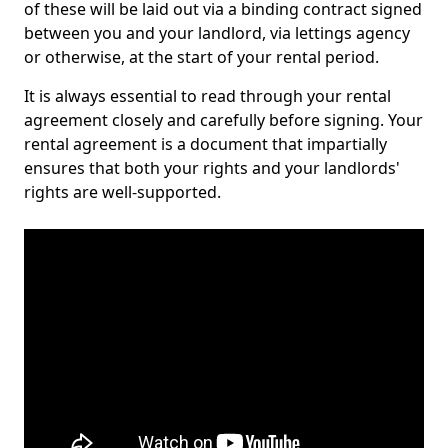
of these will be laid out via a binding contract signed
between you and your landlord, via lettings agency
or otherwise, at the start of your rental period.
It is always essential to read through your rental
agreement closely and carefully before signing. Your
rental agreement is a document that impartially
ensures that both your rights and your landlords'
rights are well-supported.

######

* _Work order_:
Please provide an exact transcription of each line from the one holding "between you and" through the final line of the data above.

* _Written solution_:
between you and your landlord, via lettings agency
or otherwise, at the start of your rental period.
It is always essential to read through your rental
agreement closely and carefully before signing. Your
rental agreement is a document that impartially
ensures that both your rights and your landlords'
rights are well-supported.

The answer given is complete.